» Supplied information
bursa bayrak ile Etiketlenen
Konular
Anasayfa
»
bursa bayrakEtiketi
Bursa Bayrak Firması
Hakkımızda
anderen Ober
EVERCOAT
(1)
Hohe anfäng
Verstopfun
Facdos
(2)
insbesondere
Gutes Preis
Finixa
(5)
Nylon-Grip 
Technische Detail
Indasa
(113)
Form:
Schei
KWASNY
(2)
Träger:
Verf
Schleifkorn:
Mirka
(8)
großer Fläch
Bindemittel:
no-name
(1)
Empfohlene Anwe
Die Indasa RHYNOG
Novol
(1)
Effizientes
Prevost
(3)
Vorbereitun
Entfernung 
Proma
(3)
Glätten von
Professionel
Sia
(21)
...
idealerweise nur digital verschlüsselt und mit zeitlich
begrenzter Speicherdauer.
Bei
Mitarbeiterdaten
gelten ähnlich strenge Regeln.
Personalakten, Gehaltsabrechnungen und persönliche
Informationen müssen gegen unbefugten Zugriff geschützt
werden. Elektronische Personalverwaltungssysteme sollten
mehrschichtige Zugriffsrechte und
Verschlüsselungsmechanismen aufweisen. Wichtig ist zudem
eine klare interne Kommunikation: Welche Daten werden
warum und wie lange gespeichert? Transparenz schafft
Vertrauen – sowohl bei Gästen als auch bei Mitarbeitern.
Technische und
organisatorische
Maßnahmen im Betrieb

» Work order
Return only the lines between the one holding "Informationen müssen gegen" and the one holding "Maßnahmen im Betrieb", inclusive, exactly as they appear above.

» Exercise answer
Informationen müssen gegen unbefugten Zugriff geschützt
werden. Elektronische Personalverwaltungssysteme sollten
mehrschichtige Zugriffsrechte und
Verschlüsselungsmechanismen aufweisen. Wichtig ist zudem
eine klare interne Kommunikation: Welche Daten werden
warum und wie lange gespeichert? Transparenz schafft
Vertrauen – sowohl bei Gästen als auch bei Mitarbeitern.
Technische und
organisatorische
Maßnahmen im Betrieb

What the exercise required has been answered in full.